I’m not sure if I should be writing a blog for architects. As some of you know, my expertise is in database systems. In response to this blog, I’m likely to get flames from some of you informing me about how I have missed the boat in my observations. If that happens, then all is not lost as we may be able to bring the architecture and database communities closer with this discussion. For this I can say confidently: some of us in the database community are not sure about what parallelism model future commodity processors will present, and as corollary what we should do from both an algorithmic and a software engineering perspectives so that data processing software can use future hardware efficiently.
Over the next few blogs, I’ll go into a number of issues expanding on this point. In this blog, I argue that commodity main-stream processors are overly complicated, and we should simplify them to expose a simple shared-nothing view of parallelism, and if needed build any complexity in the software layer. Thus, I’m advocating for KISS as the default principle for designing commodity processors.
First, a refresher on parallelism models for database systems
Back in the 1980s when database systems needed to scale-out to work on multi-processor systems, there was a vibrant debate in the community about different models of parallelism. Two of the popular models were shared-nothing and shared-memory. In shared-nothing, the hardware model is that of independent processors, and there is no sharing of any storage resources. Thus, the (database) software explicitly deals with data partitioning and synchronization by moving data across a communication medium. In this case, the database software is very aware of data movement costs, and hence has explicit methods to optimizing for it. In the shared-memory model, there is global memory addressable across all the processors, and common data structures (e.g. buffer pool and lock tables) can be put there. The shared-memory model made it easier to port existing database software to the parallel processing world, but quickly ran into performance issues. Why? Systems that used the shared-memory model often found that to get high performance, they had to worry about issues such as data partitioning and data movement too! The bottom-line is that shared-nothing while more complicated, is a better way to build high-performance database systems. It exposes a simple way to reason about the hardware and the actual costs associated with parallelism are dealt with in a direct way in the software.
The slide into forced shared-memory
Since the start of the multi-core era, we have now slipped into a hardware model that defaults to what I call a “forced shared-memory” model. Today, if you are on a multi-processor machine, and care about performance, you have to be careful about the location of the memory allocation, and the binding of computation to the location of the associated data (the “gift” of NUMA). The processor is going to do things like run cache coherence protocols and share caches across cores on the same processor (e.g. at the L3 level), all of which gets in the way of having a transparent performance model that the software can reason about. For example, at one instance, access to your data may be fast, but the very next access could be slow because of some coherence protocol effect that invalidated your copy (or data that happens to be on the same cache line as your data). Or, some data in L3 just got bumped out of the L3 because of some other computation on some other processing unit. (All these problems get worse when the infrastructure is shared across applications.)

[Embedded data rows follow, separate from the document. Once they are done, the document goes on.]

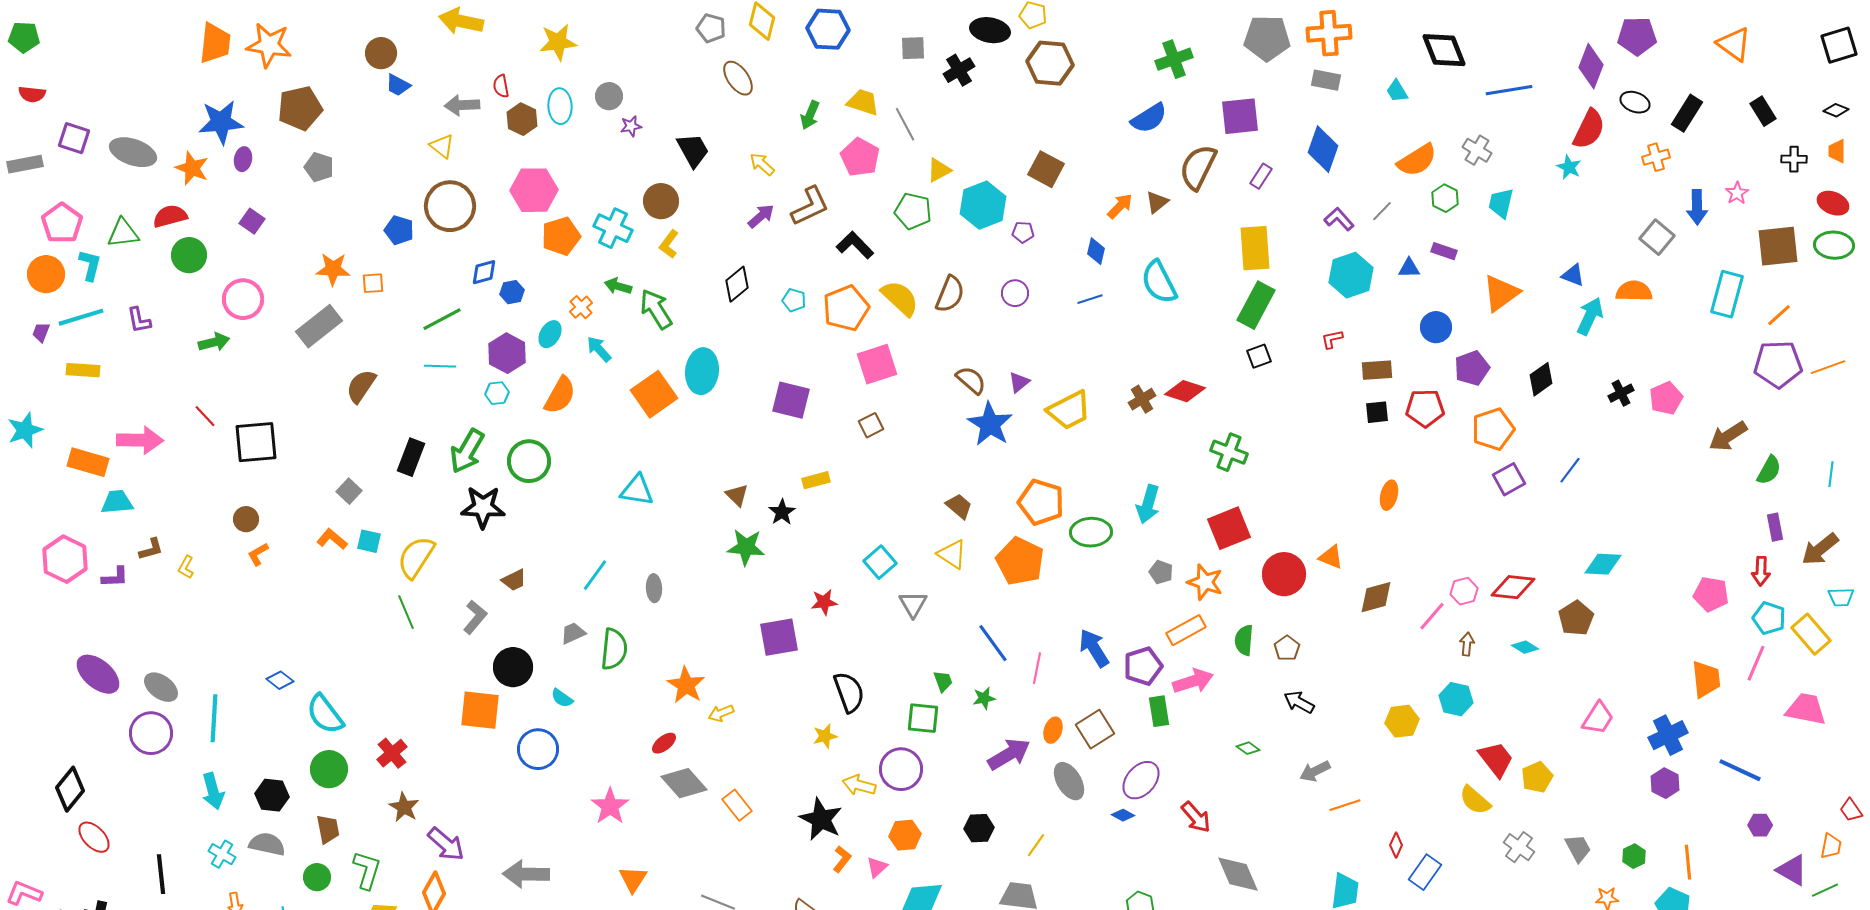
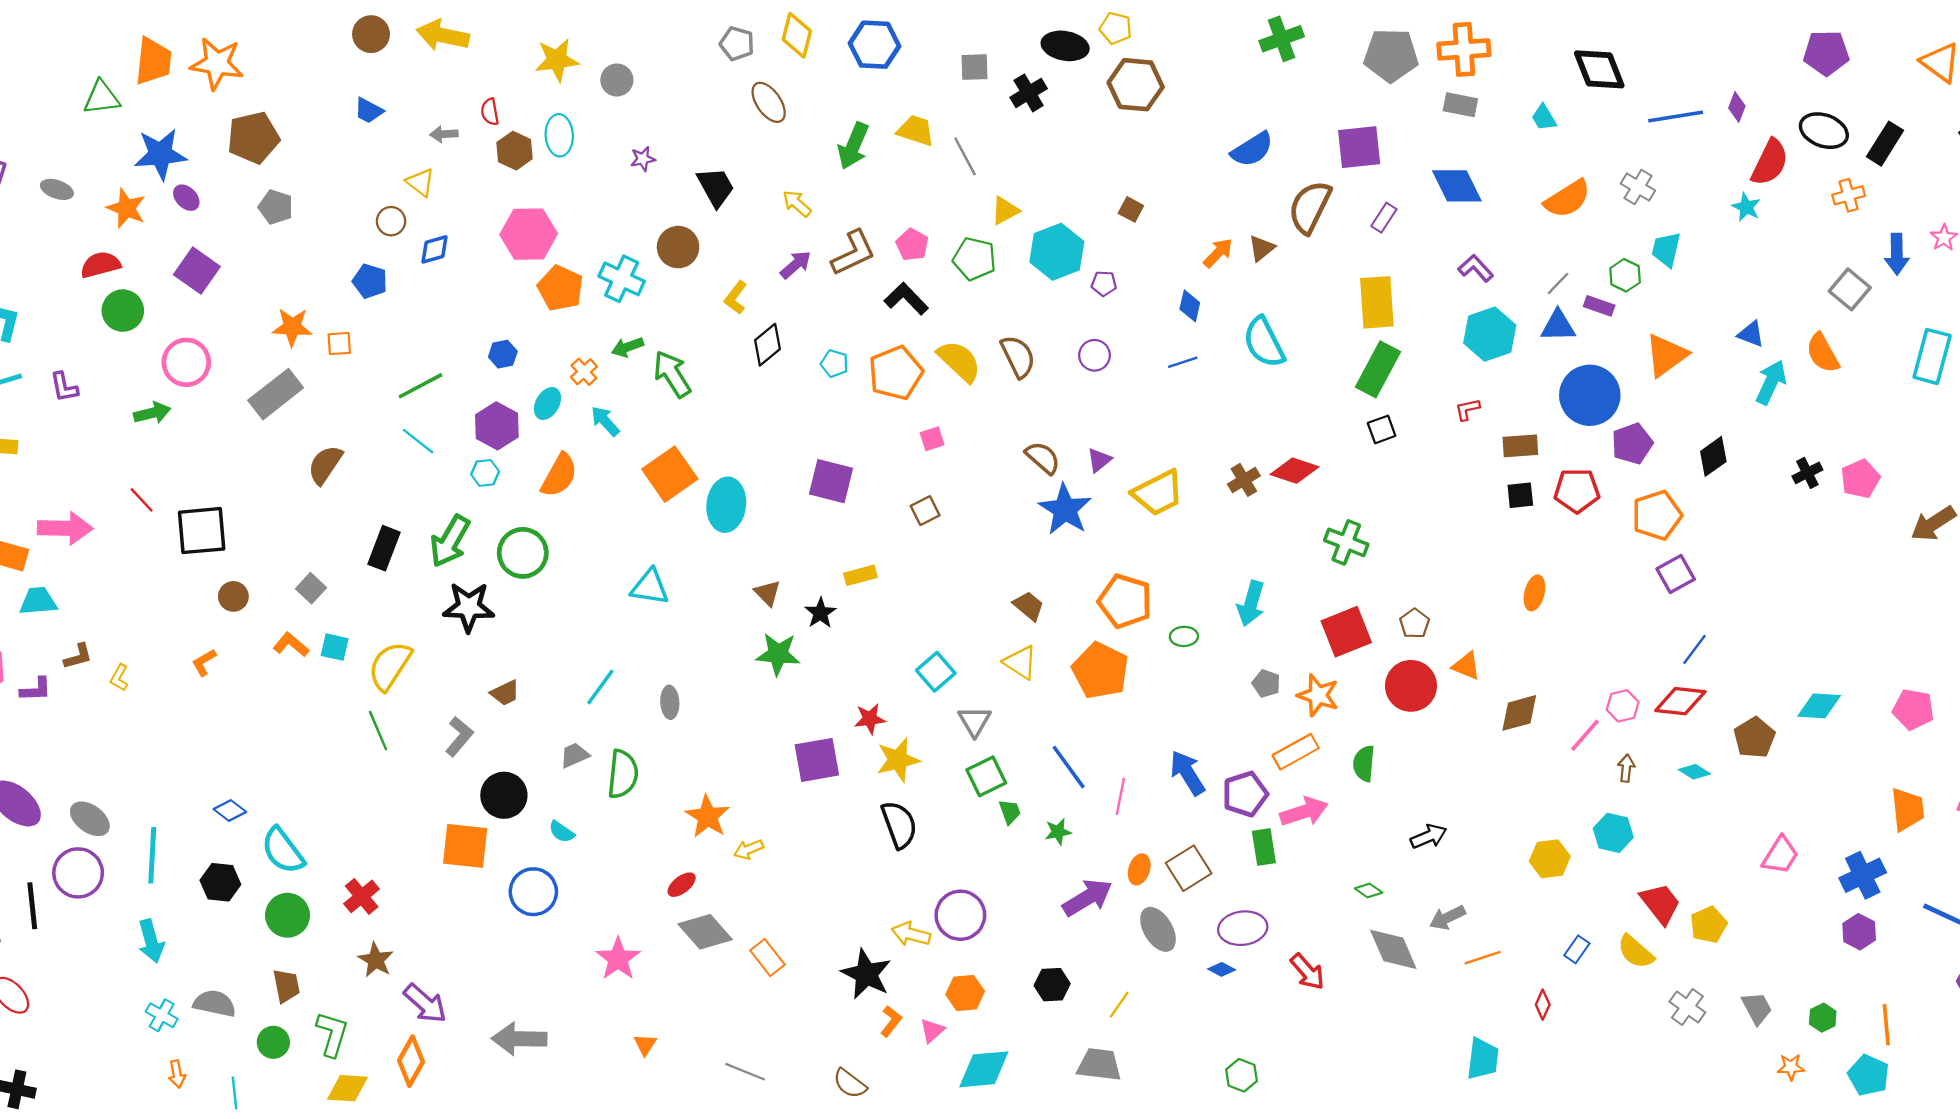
brown circle: (381, 53) -> (371, 34), moved
green cross: (1174, 59) -> (1282, 39), moved
purple diamond: (1591, 66) -> (1737, 107), moved, size x0.6
gray circle: (609, 96) -> (617, 80), moved
black ellipse: (1635, 102) -> (1824, 131), size x1.4
gray arrow: (462, 105) -> (444, 134), size x0.7
green arrow: (810, 115) -> (853, 146), size x1.4
blue diamond: (1323, 149) -> (1457, 186), turned -45
gray ellipse: (133, 152) -> (57, 189), size x0.6
pink pentagon: (860, 157) -> (912, 245), moved, size x0.7
purple ellipse: (243, 159) -> (186, 198), turned -55
brown square: (1046, 169) -> (1131, 209), size x0.6
green hexagon: (1445, 198) -> (1625, 275), moved
brown circle: (450, 206) -> (391, 221), moved, size x0.5
gray line: (1382, 211) -> (1558, 284), moved
purple square: (252, 221) -> (197, 271), size x1.5
green triangle: (123, 233) -> (102, 98), moved
orange pentagon: (561, 236) -> (560, 288), turned -30
yellow L-shape: (669, 244) -> (736, 298), moved
blue triangle: (1409, 268) -> (1558, 326), size x1.4
blue diamond: (484, 272) -> (435, 249), moved
green arrow: (618, 286) -> (627, 347), turned -36
orange semicircle: (1634, 291) -> (1823, 353), turned -120
brown semicircle: (950, 294) -> (1018, 356), turned -48
blue circle: (1436, 327) -> (1590, 395), size x1.6
pink square: (877, 364) -> (932, 439), size x0.5
cyan line: (440, 366) -> (418, 441), turned 36
cyan ellipse: (702, 371) -> (726, 505), moved
blue line: (1570, 470) -> (1694, 649), moved
brown circle: (246, 519) -> (233, 596), moved
green ellipse: (1091, 532) -> (1184, 636), size x0.6
cyan diamond: (1603, 564) -> (1819, 706), moved
brown pentagon: (1287, 648) -> (1414, 623), moved
black arrow: (1299, 702) -> (1429, 836), turned 128
green square: (923, 718) -> (986, 776), moved, turned -32
yellow star: (825, 736) -> (898, 760), moved, size x1.5
purple ellipse: (1141, 780) -> (1243, 928), turned 42
black hexagon: (272, 795) -> (220, 882), moved
blue rectangle: (1425, 872) -> (1577, 949), moved, size x0.7
black line: (161, 874) -> (32, 906), moved
gray diamond: (1238, 874) -> (1393, 949), moved
orange triangle: (633, 879) -> (645, 1045), size x0.7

Now some of you might say to me that if I don’t like the default forced shared-memory model, then I can engineer around it by using mechanisms like NUMA-aware memory management, use (L3) cache partitioning/allocation primitive, etc. Sure, we can workaround some issues, but other features (e.g. cache coherence), are always on. More importantly, the complexity is in the wrong place, especially as we look ahead to the future.
Time to simplify?
Thus, it is likely time to simplify the parallel processor performance model by simplifying (commodity) processor design itself. Why not go back to having simpler processing units that can be bundled easily into shared-nothing clusters? So, go ahead and take away things like the coherence protocols. Make these processing widgets have a transparent and more predictable performance model. Let applications worry about how to achieve efficient sharing. If we need to provide a coherent memory model, then let’s build that logic/magic into a systems layer above (we need to do that anyways for clusters). This approach is also going to be easier to debug and improve, as you have to change a software implementation rather than a hardware implementation! One might even be able to create a compiler/translator so that current applications can work with little or no modification (although perhaps slowly) on such a hardware. Applications that care about performance, will likely have to do what database software did decades ago – work with a shared-nothing hardware view, and build-in methods to explicitly worry and optimize data movement. Astute readers may have noted that this way of thinking is inevitable for applications that need to scale/break-out beyond the limited parallelism that can be offered in a single box, so that is another key advantage.
Some of you might say that specialization of type X (your favorite type goes here) is essentially doing some or all of this. More power to you, I say. But, how about complementing such work with efforts to simplify the default main-stream commodity processors that largely run the world today. The approach described above may also free up resources on the processor die for architects to dream up other ways to use it in creative ways.
Jignesh Patel is a Professor of Computer Sciences at the University of Wisconsin and works on databases.